■ What you have to do ■
An exact repetition of the records is required. Leave nothing out.
══════════
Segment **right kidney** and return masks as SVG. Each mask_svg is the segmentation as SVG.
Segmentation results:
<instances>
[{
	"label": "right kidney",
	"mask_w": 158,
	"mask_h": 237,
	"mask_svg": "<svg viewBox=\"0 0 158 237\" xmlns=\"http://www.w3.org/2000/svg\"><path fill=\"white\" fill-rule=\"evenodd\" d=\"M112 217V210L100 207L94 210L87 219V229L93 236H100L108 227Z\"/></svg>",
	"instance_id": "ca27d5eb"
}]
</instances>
══════════
■ Written response ■
Segment **right kidney** and return masks as SVG. Each mask_svg is the segmentation as SVG.
Segmentation results:
<instances>
[{
	"label": "right kidney",
	"mask_w": 158,
	"mask_h": 237,
	"mask_svg": "<svg viewBox=\"0 0 158 237\" xmlns=\"http://www.w3.org/2000/svg\"><path fill=\"white\" fill-rule=\"evenodd\" d=\"M112 217V210L100 207L94 210L87 219V229L93 236H100L108 227Z\"/></svg>",
	"instance_id": "ca27d5eb"
}]
</instances>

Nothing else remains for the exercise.